**REQUIRED WORK:** What lines in the records below include the word "Gorgonzola"? Return each one.

Dataset entries
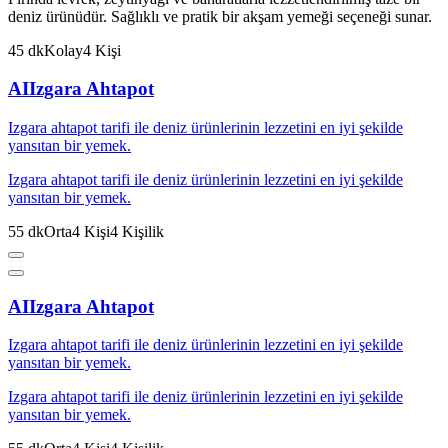
deniz ürünüdür. Sağlıklı ve pratik bir akşam yemeği seçeneği sunar.
45
dk
Kolay
4
Kişi
AI
Izgara Ahtapot
Izgara ahtapot tarifi ile deniz ürünlerinin lezzetini en iyi şekilde
yansıtan bir yemek.
Izgara ahtapot tarifi ile deniz ürünlerinin lezzetini en iyi şekilde
yansıtan bir yemek.
55
dk
Orta
4
Kişi
4
Kişilik
AI
Izgara Ahtapot
Izgara ahtapot tarifi ile deniz ürünlerinin lezzetini en iyi şekilde
yansıtan bir yemek.
Izgara ahtapot tarifi ile deniz ürünlerinin lezzetini en iyi şekilde
yansıtan bir yemek.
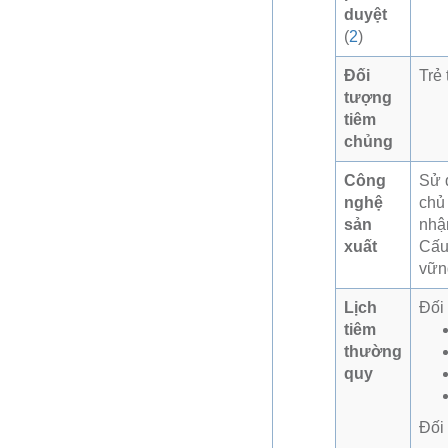
duyệt
(
2
)
Đối
Trẻ 
tượng
tiêm
chủng
Công
Sử d
nghệ
chủ 
sản
nhận
xuất
Cấu 
vữn
Lịch
Đối 
tiêm
thường
quy
Đối 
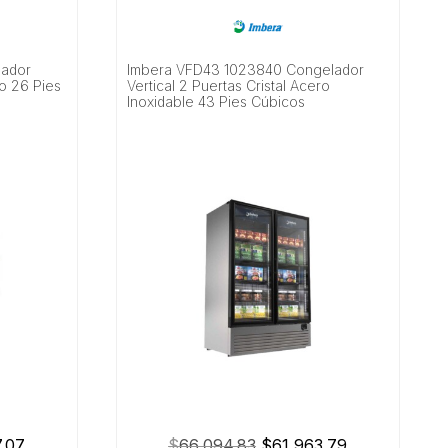
lador
Imbera VFD43 1023840 Congelador
vo 26 Pies
Vertical 2 Puertas Cristal Acero
Inoxidable 43 Pies Cúbicos
El
El
El
7.07
$
66,094.83
$
61,963.79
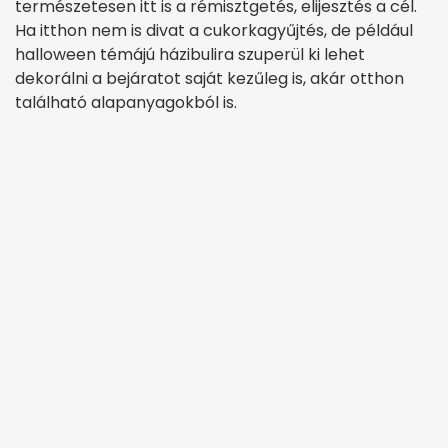
természetesen itt is a rémisztgetés, elijesztés a cél.
Ha itthon nem is divat a cukorkagyűjtés, de például
halloween témájú házibulira szuperül ki lehet
dekorálni a bejáratot saját kezűleg is, akár otthon
található alapanyagokból is.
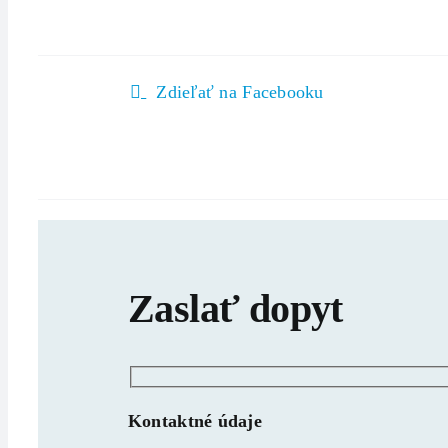
Zdieľať na Facebooku
Zaslať dopyt
Kontaktné údaje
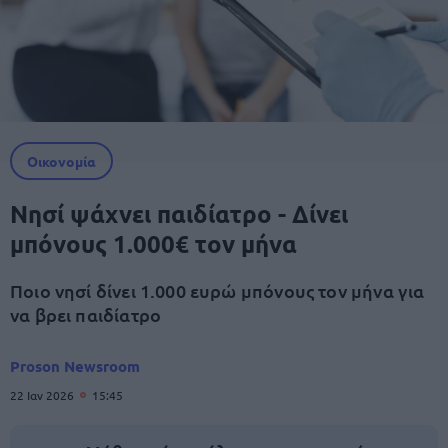
Οικονομία
Νησί ψάχνει παιδίατρο - Δίνει
μπόνους 1.000€ τον μήνα
Ποιο νησί δίνει 1.000 ευρώ μπόνους τον μήνα για
να βρει παιδίατρο
Proson Newsroom
22 Ιαν 2026
15:45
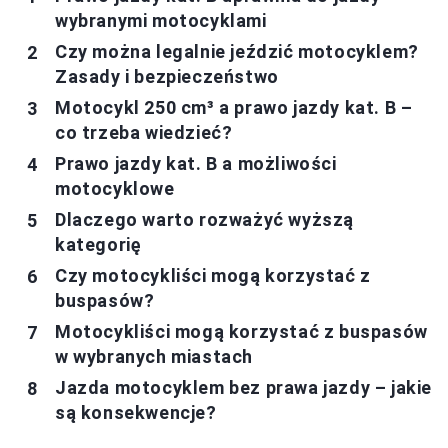
wybranymi motocyklami
Czy można legalnie jeździć motocyklem?
Zasady i bezpieczeństwo
Motocykl 250 cm³ a prawo jazdy kat. B –
co trzeba wiedzieć?
Prawo jazdy kat. B a możliwości
motocyklowe
Dlaczego warto rozważyć wyższą
kategorię
Czy motocykliści mogą korzystać z
buspasów?
Motocykliści mogą korzystać z buspasów
w wybranych miastach
Jazda motocyklem bez prawa jazdy – jakie
są konsekwencje?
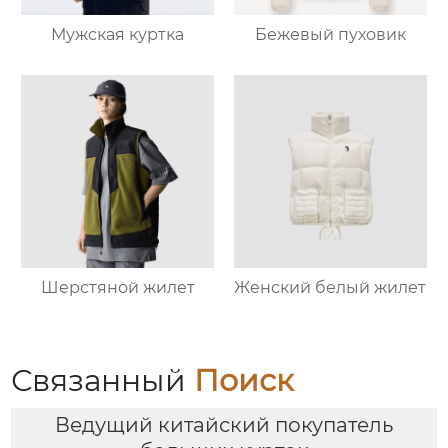
Мужская куртка
Бежевый пуховик
Шерстяной жилет
Женский белый жилет
Связанный
Поиск
Ведущий китайский покупатель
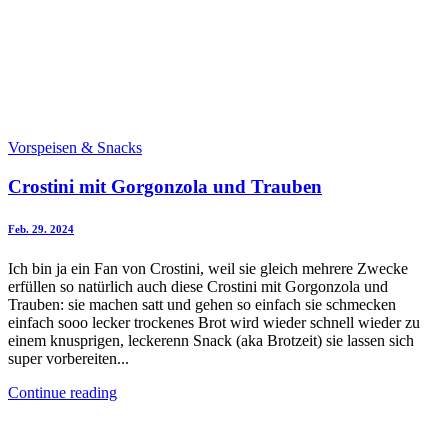
Vorspeisen & Snacks
Crostini mit Gorgonzola und Trauben
Feb. 29. 2024
Ich bin ja ein Fan von Crostini, weil sie gleich mehrere Zwecke
erfüllen so natürlich auch diese Crostini mit Gorgonzola und
Trauben: sie machen satt und gehen so einfach sie schmecken
einfach sooo lecker trockenes Brot wird wieder schnell wieder zu
einem knusprigen, leckerenn Snack (aka Brotzeit) sie lassen sich
super vorbereiten...
Continue reading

**WORKED SOLUTION:**
Crostini mit Gorgonzola und Trauben
erfüllen so natürlich auch diese Crostini mit Gorgonzola und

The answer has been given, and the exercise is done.